Homemade Apple Butter
Went apple picking? Got lots of apples? Make this easy homemade apple butter recipe! Just a few simple ingredients and so much delicious fall flavor!
Nothing screams “Fall!” like big pot of homemade apple butter, bubbling away on the stovetop! It’s just bursting with sweet apple and warm spice flavors, and it’s got tons of great uses.
We love to enjoy it simply spread on toasted cinnamon bread, scones, or biscuits, but the possibilities are truly limitless! Anything that wants a little sweet fall flavor will taste delicious with a dollop of homemade apple butter.
And you won’t believe how easy it is to make your own apple butter from scratch. It only takes a few basic ingredients, and most of time it’s completely hands off.
I’ve got instructions here for making homemade apple butter on the stovetop OR in the crockpot. It’s totally up to you! Either way you will love this sweet fall treat.
WHAT IS APPLE BUTTER?
Apple butter is a simple, home-y topping that tastes great spread on biscuits, scones, or toast. It’s made from primarily from apples, but it doesn’t actually contain any butter or dairy of any kind. In fact, it’s vegan!
Apple butter has a hint of warm cinnamon spice, but mostly it just tastes like apples. It’s a very intense apple flavor, because it is essentially just apples cooked down and concentrated to their essence.

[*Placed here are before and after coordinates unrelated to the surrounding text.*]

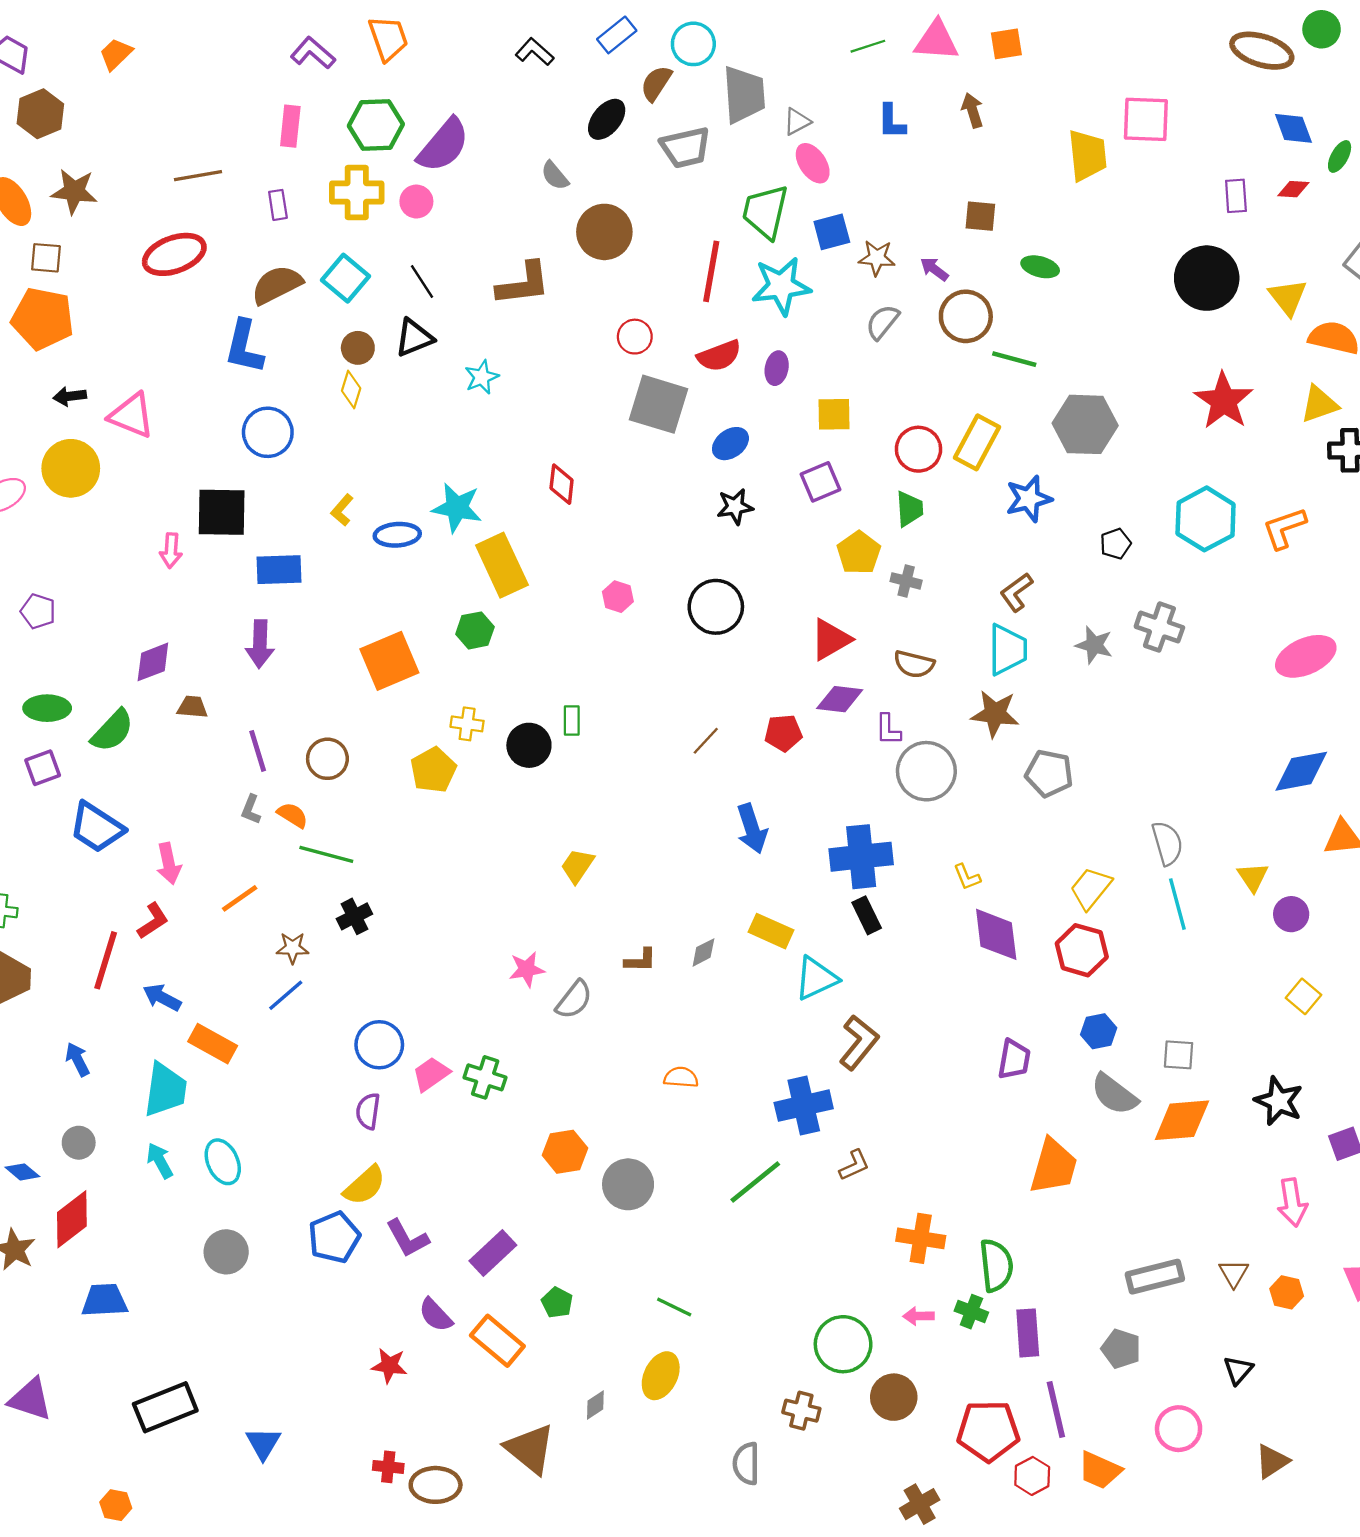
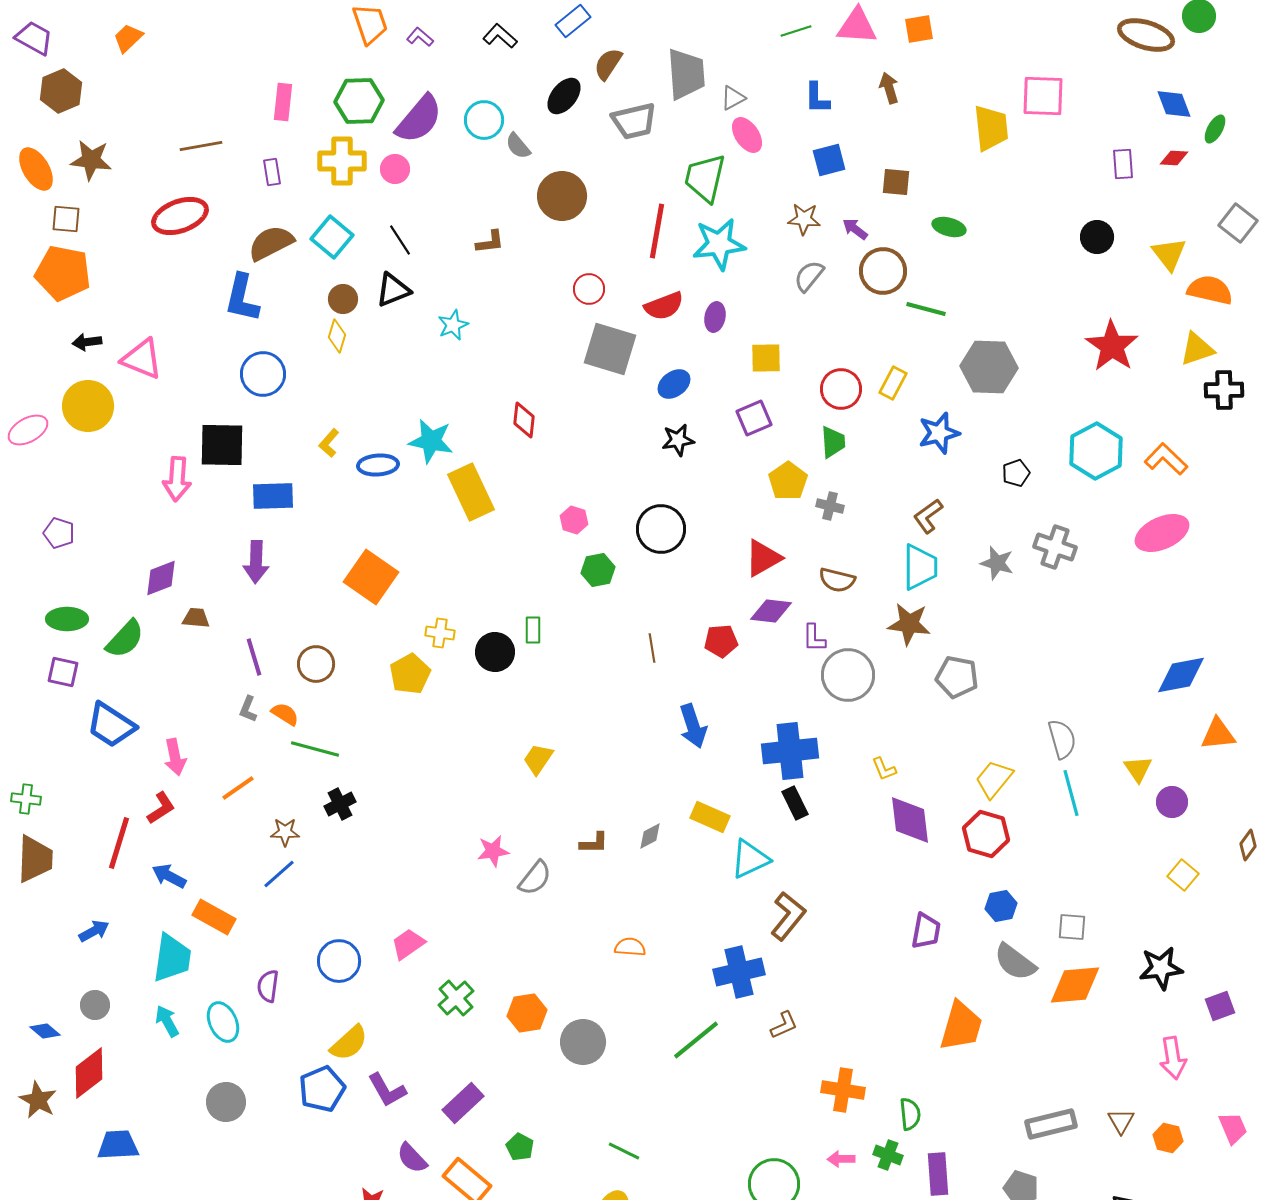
cyan circle: (693, 44) -> (484, 120), moved
purple L-shape: (313, 53) -> (420, 37), moved, size x0.7
blue square: (832, 232) -> (829, 160), moved
black circle: (1207, 278) -> (1097, 237), size x0.6
brown L-shape: (523, 284) -> (490, 242), size x0.6
yellow rectangle: (977, 442) -> (893, 383), size x0.7
orange L-shape: (1284, 528) -> (1166, 459), turned 63
pink arrow: (171, 551) -> (177, 479), size x1.4
green hexagon: (475, 630) -> (598, 570), moved
pink ellipse: (1306, 656) -> (1162, 533), moved
orange square: (389, 661) -> (371, 577), turned -32
brown line: (706, 741) -> (652, 648), turned -52
purple square: (43, 768) -> (63, 672), turned 32
blue circle: (379, 1045) -> (339, 961), moved
blue arrow: (78, 1059) -> (94, 931), turned 88
green cross: (485, 1077) -> (456, 998), moved, turned 30
black star: (1279, 1101) -> (1161, 968), turned -30
purple semicircle: (368, 1111) -> (268, 986), moved
green semicircle: (996, 1265) -> (910, 1114), size x0.7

It’s in a class by itself. It’s not really a jam or a jelly, although it can be used in much the same way. And it is not quite the same thing as applesauce either. It’s thicker, smoother, and has a more concentrated apple flavor.
APPLE BUTTER INGREDIENTS
You can make this recipe from just a handful of basic ingredients.
Start with a whole lotta apples! You’re going to want about 4 pounds of apples for this recipe, which is approximately 9 medium-sized apples. If you’ve just gone apple picking, this is a great way to use your haul!
In addition to fresh apples, you’ll also need a little apple cider, some brown sugar, cinnamon, cloves, and salt. At the very end you’ll squeeze in some fresh lemon juice, just to give the apple butter a little “lift.”
WHAT KIND OF APPLES SHOULD I USE?
You can use any kind of apple you like for this recipe.
For the batch you see in these pics and video, I chose to use Honeycrisp apples because I like their natural sweetness. You could also use Golden Delicious apples, Gala apples, or Fuji apples.
Or, if you prefer a more tart apple flavor, then Granny Smith apples would be a great choice.
But really any kind of apple will work, so just use what you have!
HOW TO MAKE APPLE BUTTER
To make this easy recipe, toss all your ingredients into a big pot and bring it to a simmer. Allow it to cook, stirring every now and then, until the apples have become really soft and are beginning to fall apart. For my Honeycrisp apples, this took about an hour on medium-low heat.
Once the apples are really soft, the apple butter can be pureed. I like to do this with a hand blender, but you could also use a regular blender, food processor, or food mill. (If you aren’t using a hand blender, you’ll want to do this in batches so as not to overflow your machine.) Be careful- the mixture is hot and steamy!
When the apple mixture is velvety-smooth, return it to your pot and let it continue to cook down. Basically you just want to let the liquid evaporate and leave behind a very concentrated apple puree. The longer you cook it, the thicker it will become.
And it will thicken up even more as it cools, so keep that in mind!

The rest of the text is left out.